* Supplied information *

== == ==

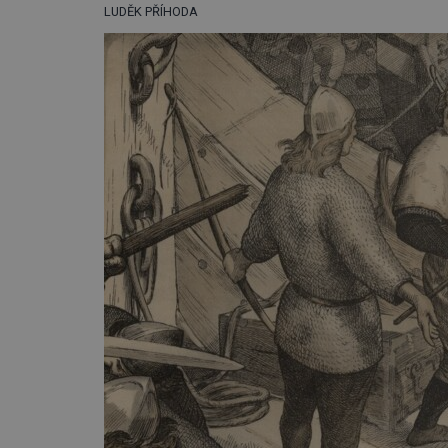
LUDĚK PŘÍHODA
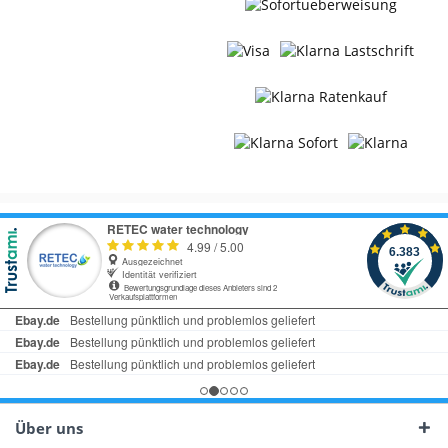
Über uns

== == ==

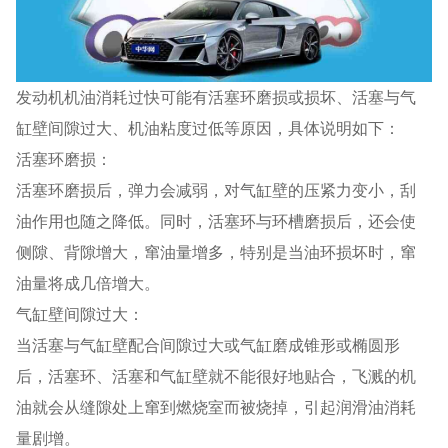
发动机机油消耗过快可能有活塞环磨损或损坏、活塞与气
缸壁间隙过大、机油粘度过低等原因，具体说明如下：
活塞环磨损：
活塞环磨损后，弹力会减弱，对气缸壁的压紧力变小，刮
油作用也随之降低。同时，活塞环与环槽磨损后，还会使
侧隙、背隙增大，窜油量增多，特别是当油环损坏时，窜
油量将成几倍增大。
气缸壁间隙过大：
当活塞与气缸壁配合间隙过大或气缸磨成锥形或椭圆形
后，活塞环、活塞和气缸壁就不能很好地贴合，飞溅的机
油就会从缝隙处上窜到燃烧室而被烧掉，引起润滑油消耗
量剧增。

== == ==

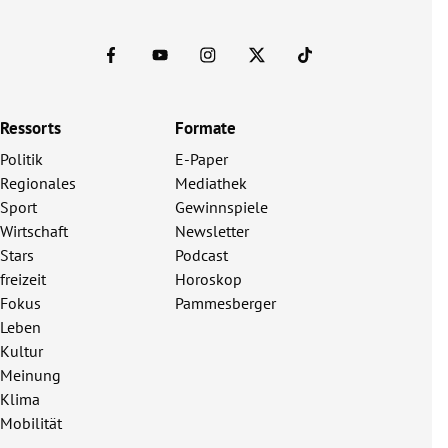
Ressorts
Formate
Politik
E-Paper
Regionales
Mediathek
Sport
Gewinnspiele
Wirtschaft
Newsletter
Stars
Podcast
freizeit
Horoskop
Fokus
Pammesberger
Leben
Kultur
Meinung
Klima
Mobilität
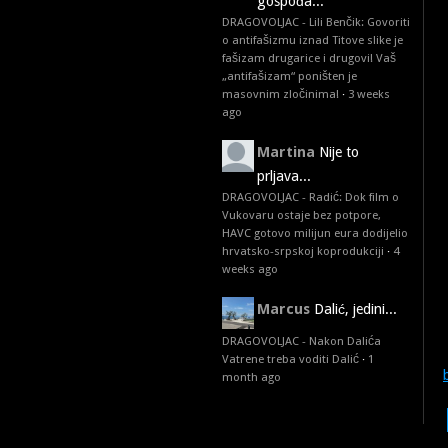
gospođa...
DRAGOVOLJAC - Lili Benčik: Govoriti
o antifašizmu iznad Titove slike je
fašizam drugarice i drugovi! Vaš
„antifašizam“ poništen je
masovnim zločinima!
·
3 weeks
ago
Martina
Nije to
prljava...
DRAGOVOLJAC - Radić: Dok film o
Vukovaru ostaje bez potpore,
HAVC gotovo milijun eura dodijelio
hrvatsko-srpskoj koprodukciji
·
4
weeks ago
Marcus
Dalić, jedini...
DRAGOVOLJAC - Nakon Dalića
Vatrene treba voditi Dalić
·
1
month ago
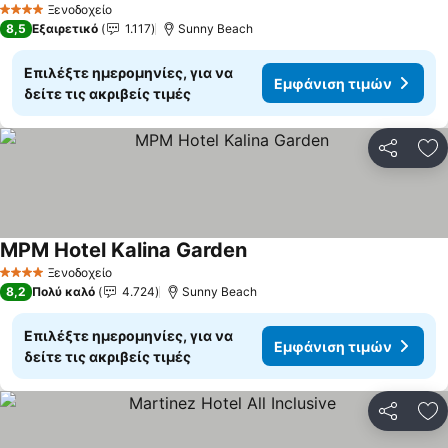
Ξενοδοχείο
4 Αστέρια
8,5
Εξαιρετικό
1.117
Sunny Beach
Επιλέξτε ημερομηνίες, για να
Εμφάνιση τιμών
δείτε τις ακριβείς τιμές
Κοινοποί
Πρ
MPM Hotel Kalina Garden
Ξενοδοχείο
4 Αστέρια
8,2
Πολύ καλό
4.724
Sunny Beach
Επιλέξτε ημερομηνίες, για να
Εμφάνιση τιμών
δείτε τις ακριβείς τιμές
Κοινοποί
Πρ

== == ==

* Instructions for the task *
When a line of the records includes "DRAGOVOLJAC", that line belongs in the answer.

* Task solution *
DRAGOVOLJAC - Lili Benčik: Govoriti
DRAGOVOLJAC - Radić: Dok film o
DRAGOVOLJAC - Nakon Dalića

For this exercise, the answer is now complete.